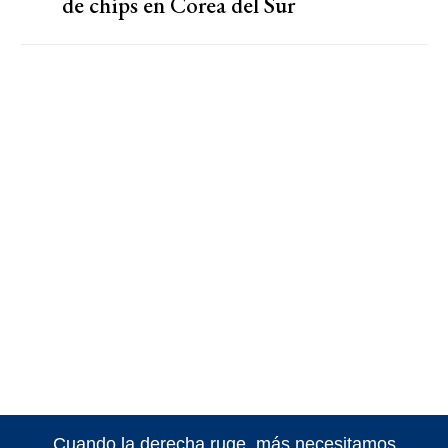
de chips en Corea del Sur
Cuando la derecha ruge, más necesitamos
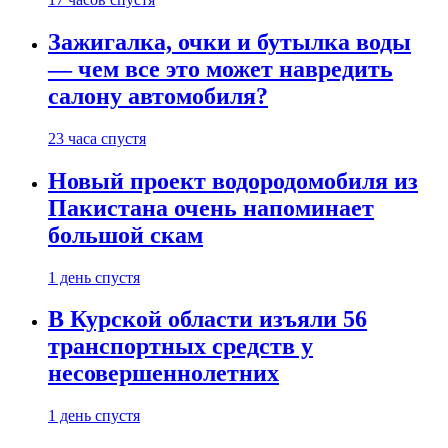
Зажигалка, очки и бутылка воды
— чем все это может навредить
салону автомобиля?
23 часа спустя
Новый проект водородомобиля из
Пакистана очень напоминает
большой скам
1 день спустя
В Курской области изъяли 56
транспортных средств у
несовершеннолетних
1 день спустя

==

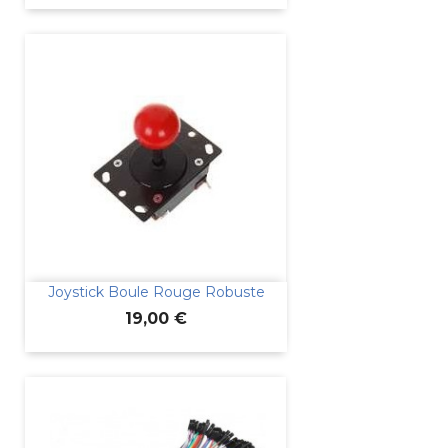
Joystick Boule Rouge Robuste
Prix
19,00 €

...

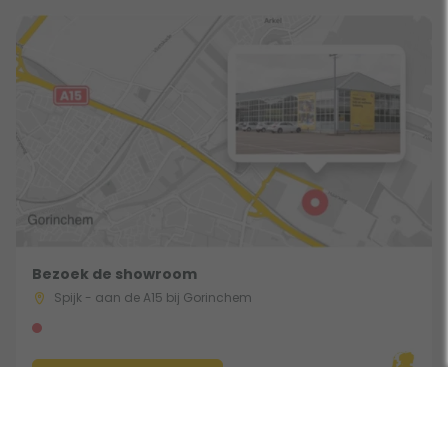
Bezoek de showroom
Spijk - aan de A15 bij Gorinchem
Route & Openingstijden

Exercise: Would you print exactly the lines in the listing above, from the line bearing "de chips en Corea del Sur" through the line bearing "В Курской области изъяли 56", leaving out all pictures?

Answer space:
de chips en Corea del Sur
Cuando la derecha ruge, más necesitamos
Зажигалка, очки и бутылка воды
— чем все это может навредить
салону автомобиля?
23 часа спустя
Новый проект водородомобиля из
Пакистана очень напоминает
большой скам
1 день спустя
В Курской области изъяли 56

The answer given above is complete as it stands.